TASK DIRECTIONS: What is needed is the number of lines below that contain the string "составлять", with no other text.

RECORDS TO USE:
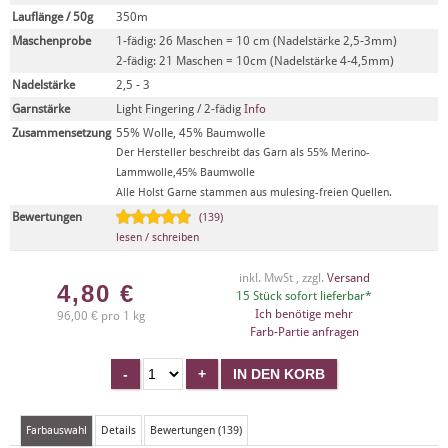
Lauflänge / 50g
350m
Maschenprobe
1-fädig: 26 Maschen = 10 cm (Nadelstärke 2,5-3mm)
2-fädig: 21 Maschen = 10cm (Nadelstärke 4-4,5mm)
Nadelstärke
2,5 - 3
Garnstärke
Light Fingering / 2-fädig
Info
Zusammensetzung
55% Wolle, 45% Baumwolle
Der Hersteller beschreibt das Garn als 55% Merino-
Lammwolle,45% Baumwolle
Alle Holst Garne stammen aus mulesing-freien Quellen.
Bewertungen
(139)
lesen / schreiben
inkl. MwSt , zzgl.
Versand
4,80
€
15 Stück sofort lieferbar*
Ich benötige mehr
96,00 € pro 1 kg
Farb-Partie anfragen
Farbauswahl
Details
Bewertungen (139)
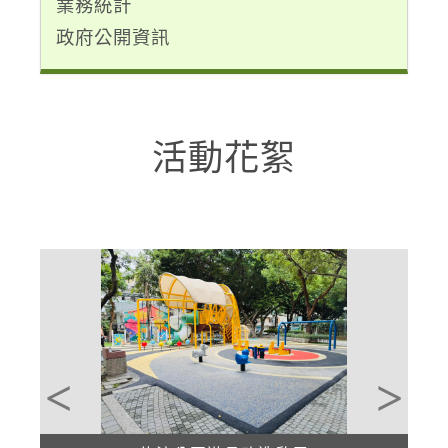
業務統計
政府公開資訊
活動花絮
Previous
Next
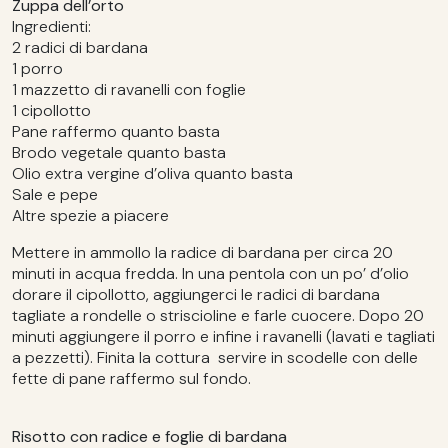
Zuppa dell’orto
Ingredienti:
2 radici di bardana
1 porro
1 mazzetto di ravanelli con foglie
1 cipollotto
Pane raffermo quanto basta
Brodo vegetale quanto basta
Olio extra vergine d’oliva quanto basta
Sale e pepe
Altre spezie a piacere
Mettere in ammollo la radice di bardana per circa 20
minuti in acqua fredda. In una pentola con un po’ d’olio
dorare il cipollotto, aggiungerci le radici di bardana
tagliate a rondelle o striscioline e farle cuocere. Dopo 20
minuti aggiungere il porro e infine i ravanelli (lavati e tagliati
a pezzetti). Finita la cottura servire in scodelle con delle
fette di pane raffermo sul fondo.
Risotto con radice e foglie di bardana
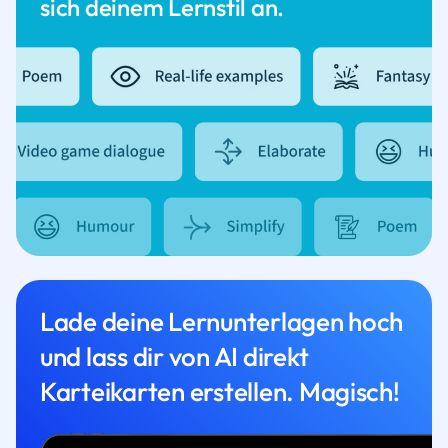
sich deinem Lernstil an.
Lade deine Lernunterlagen hoch
und lass dir von AI direkt
Karteikarten erstellen. Magisch!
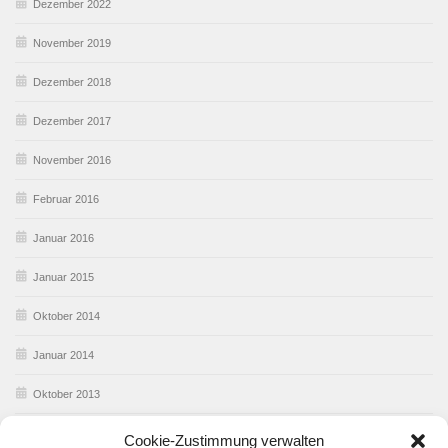
Dezember 2022
November 2019
Dezember 2018
Dezember 2017
November 2016
Februar 2016
Januar 2016
Januar 2015
Oktober 2014
Januar 2014
Oktober 2013
Februar 2013
Cookie-Zustimmung verwalten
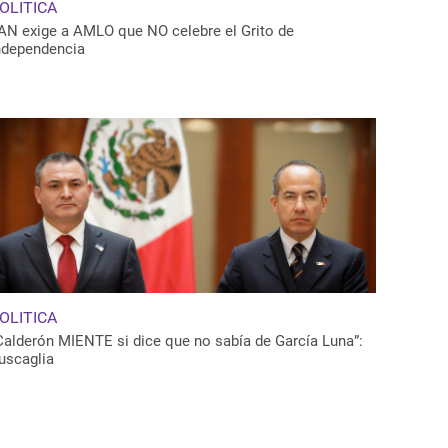
OLITICA
AN exige a AMLO que NO celebre el Grito de
ndependencia
OLITICA
Calderón MIENTE si dice que no sabía de García Luna”:
uscaglia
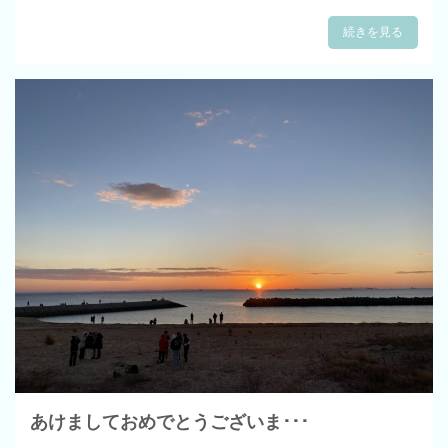
続きを見る
あけましておめでとうございま･･･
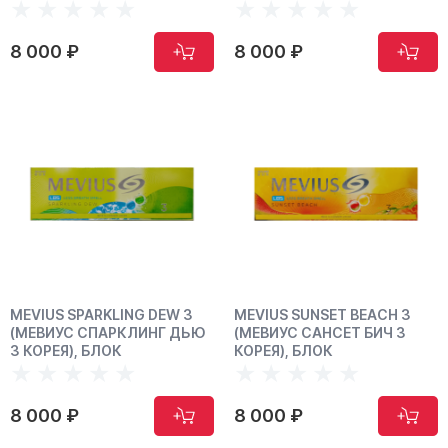
8 000 ₽
8 000 ₽
MEVIUS SPARKLING DEW 3
MEVIUS SUNSET BEACH 3
(МЕВИУС СПАРКЛИНГ ДЬЮ
(МЕВИУС САНСЕТ БИЧ 3
3 КОРЕЯ), БЛОК
КОРЕЯ), БЛОК
8 000 ₽
8 000 ₽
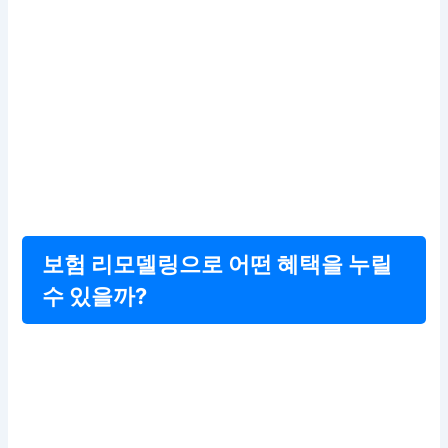
보험 리모델링으로 어떤 혜택을 누릴
수 있을까?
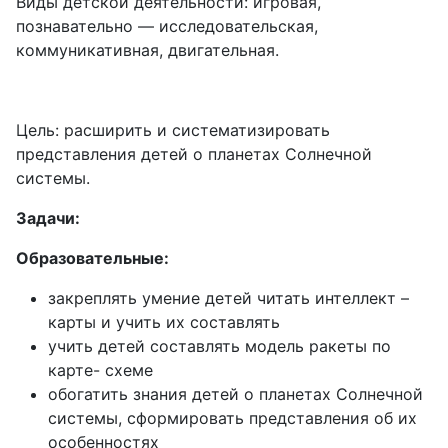
Виды детской деятельности: игровая,
познавательно — исследовательская,
коммуникативная, двигательная.
Цель: расширить и систематизировать
представления детей о планетах Солнечной
системы.
Задачи:
Образовательные:
закреплять умение детей читать интеллект –
карты и учить их составлять
учить детей составлять модель ракеты по
карте- схеме
обогатить знания детей о планетах Солнечной
системы, сформировать представления об их
особенностях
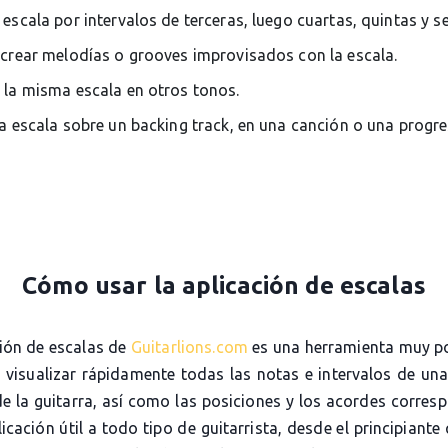
 escala por intervalos de terceras, luego cuartas, quintas y s
 crear melodías o grooves improvisados con la escala.
 la misma escala en otros tonos.
la escala sobre un backing track, en una canción o una progr
Cómo usar la aplicación de escalas
ción de escalas de
Guitarlions.com
es una herramienta muy p
e visualizar rápidamente todas las notas e intervalos de una
de la guitarra, así como las posiciones y los acordes corres
icación útil a todo tipo de guitarrista, desde el principiante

TASK SOLUTION: 2